(Collection entries)

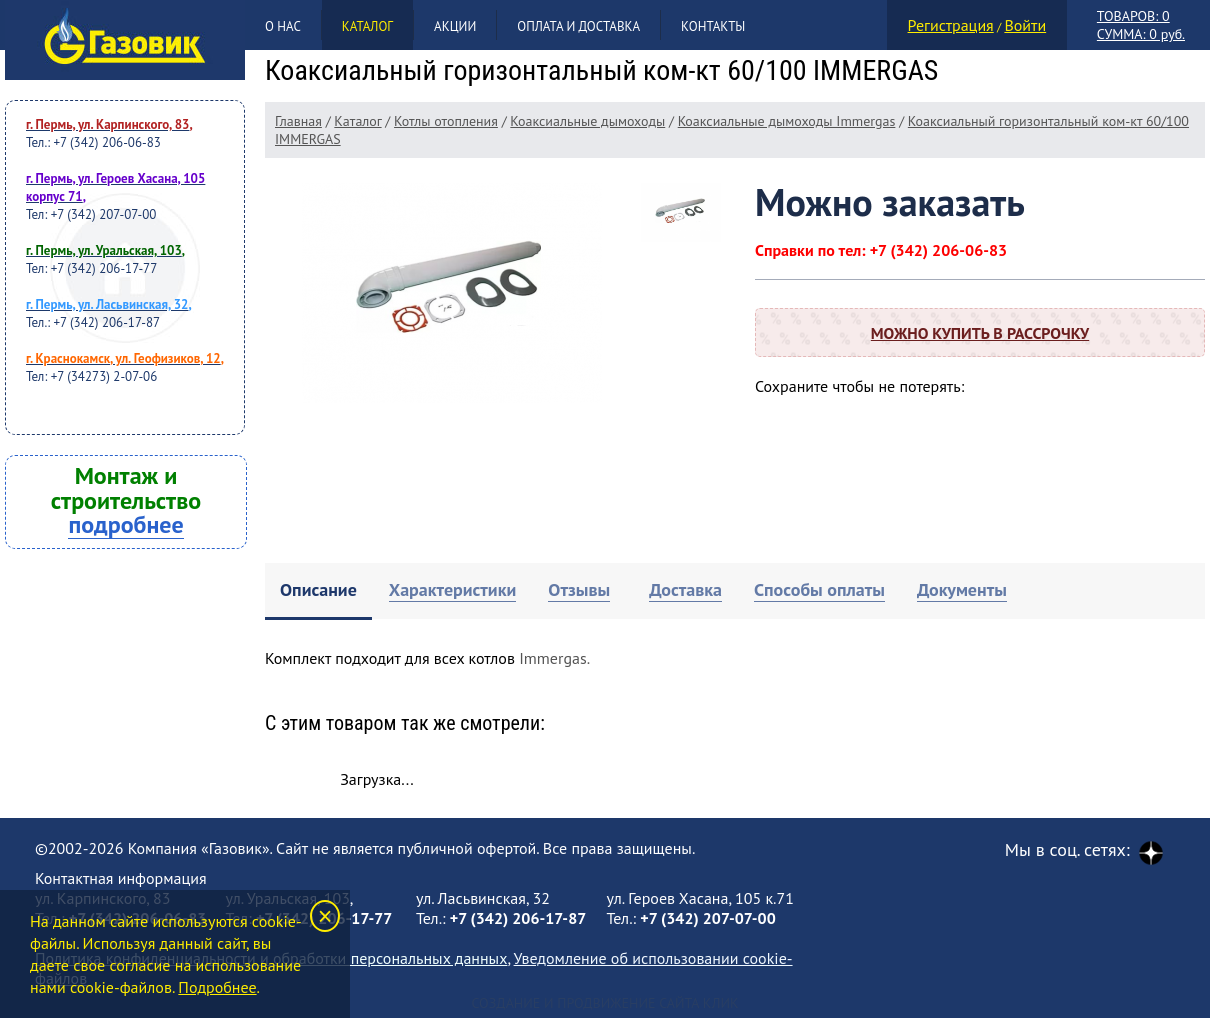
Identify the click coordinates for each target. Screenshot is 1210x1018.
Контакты (713, 26)
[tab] (318, 591)
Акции (455, 26)
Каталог (367, 26)
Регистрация (951, 25)
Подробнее (217, 987)
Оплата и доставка (578, 26)
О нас (283, 26)
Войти (1025, 25)
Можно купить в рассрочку (980, 333)
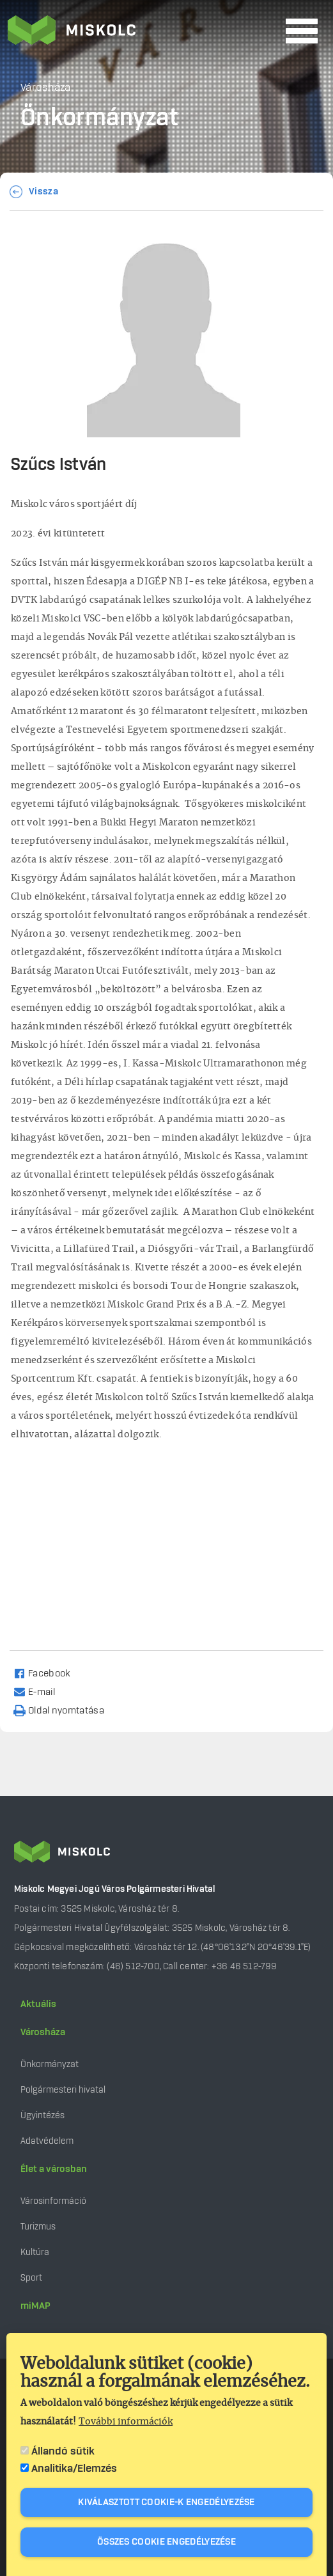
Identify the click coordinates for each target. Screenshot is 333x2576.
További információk (126, 2421)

▶ Exercise details
Set down all of the entries exactly. Leave the pictures out.

▶ The answer
Identify the click coordinates for each target. Screenshot is 1210x1018.
Контакты (713, 26)
[tab] (318, 591)
Акции (455, 26)
Каталог (367, 26)
Регистрация (951, 25)
Подробнее (217, 987)
Оплата и доставка (578, 26)
О нас (283, 26)
Войти (1025, 25)
Можно купить в рассрочку (980, 333)
Identify the click coordinates for each target. Screenshot is 333x2576.
További információk (126, 2421)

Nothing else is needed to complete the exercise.